[Saved entries]
# # #

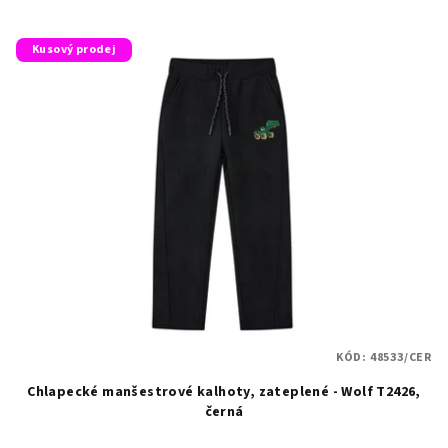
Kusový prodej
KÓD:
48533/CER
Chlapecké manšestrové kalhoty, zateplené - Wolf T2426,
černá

# # #

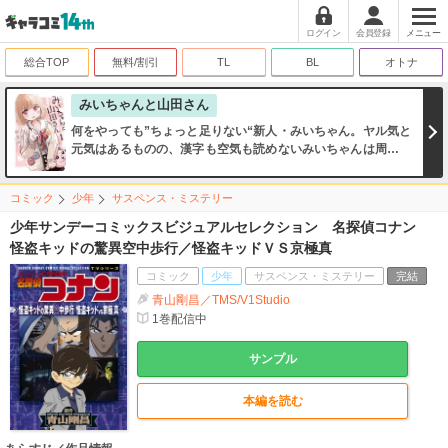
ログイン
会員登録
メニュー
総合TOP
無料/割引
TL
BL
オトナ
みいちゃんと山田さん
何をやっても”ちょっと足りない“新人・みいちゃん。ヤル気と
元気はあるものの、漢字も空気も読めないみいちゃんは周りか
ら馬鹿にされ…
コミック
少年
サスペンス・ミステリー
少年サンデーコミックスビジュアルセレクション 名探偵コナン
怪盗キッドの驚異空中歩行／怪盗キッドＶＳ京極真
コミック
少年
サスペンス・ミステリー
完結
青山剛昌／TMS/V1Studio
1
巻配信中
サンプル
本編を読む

# # #

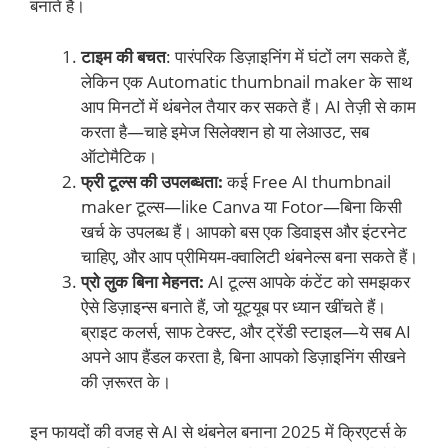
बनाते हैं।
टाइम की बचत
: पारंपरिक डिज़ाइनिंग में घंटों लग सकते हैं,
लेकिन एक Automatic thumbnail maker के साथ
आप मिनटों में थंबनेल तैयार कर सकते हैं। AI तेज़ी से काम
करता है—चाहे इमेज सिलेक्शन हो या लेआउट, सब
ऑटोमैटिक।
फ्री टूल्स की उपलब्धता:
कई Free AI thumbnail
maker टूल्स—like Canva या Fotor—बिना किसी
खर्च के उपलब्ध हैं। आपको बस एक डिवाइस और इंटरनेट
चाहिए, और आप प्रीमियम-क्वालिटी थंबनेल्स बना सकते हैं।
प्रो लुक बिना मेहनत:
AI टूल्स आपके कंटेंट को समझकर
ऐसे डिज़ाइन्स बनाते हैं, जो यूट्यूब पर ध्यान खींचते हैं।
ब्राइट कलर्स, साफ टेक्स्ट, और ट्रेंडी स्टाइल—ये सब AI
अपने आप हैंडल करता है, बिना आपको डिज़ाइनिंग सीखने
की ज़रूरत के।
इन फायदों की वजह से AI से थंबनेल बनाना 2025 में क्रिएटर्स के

# # #

◆ EXERCISE PROMPT
The required output is every line above from the one with "अपने आप हैंडल" down to the one with "इन फायदों की", restated word for word, ends included.

◆ WRITTEN ANSWER
अपने आप हैंडल करता है, बिना आपको डिज़ाइनिंग सीखने
की ज़रूरत के।
इन फायदों की वजह से AI से थंबनेल बनाना 2025 में क्रिएटर्स के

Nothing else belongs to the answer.